WHAT TO DO: Please say how many lines in the records below contain the word "Kaizen". Give the number and nothing more.

DATA SHOWN:
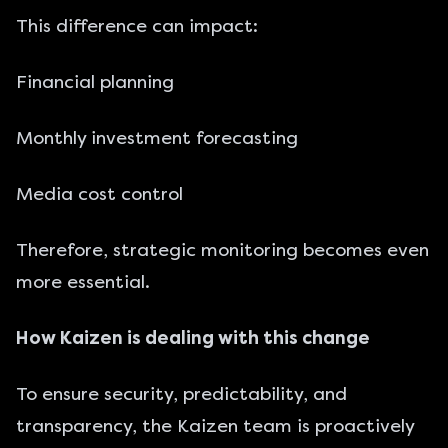
This difference can impact:
Financial planning
Monthly investment forecasting
Media cost control
Therefore, strategic monitoring becomes even
more essential.
How Kaizen is dealing with this change
To ensure security, predictability, and
transparency, the Kaizen team is proactively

TASK ANSWER: 2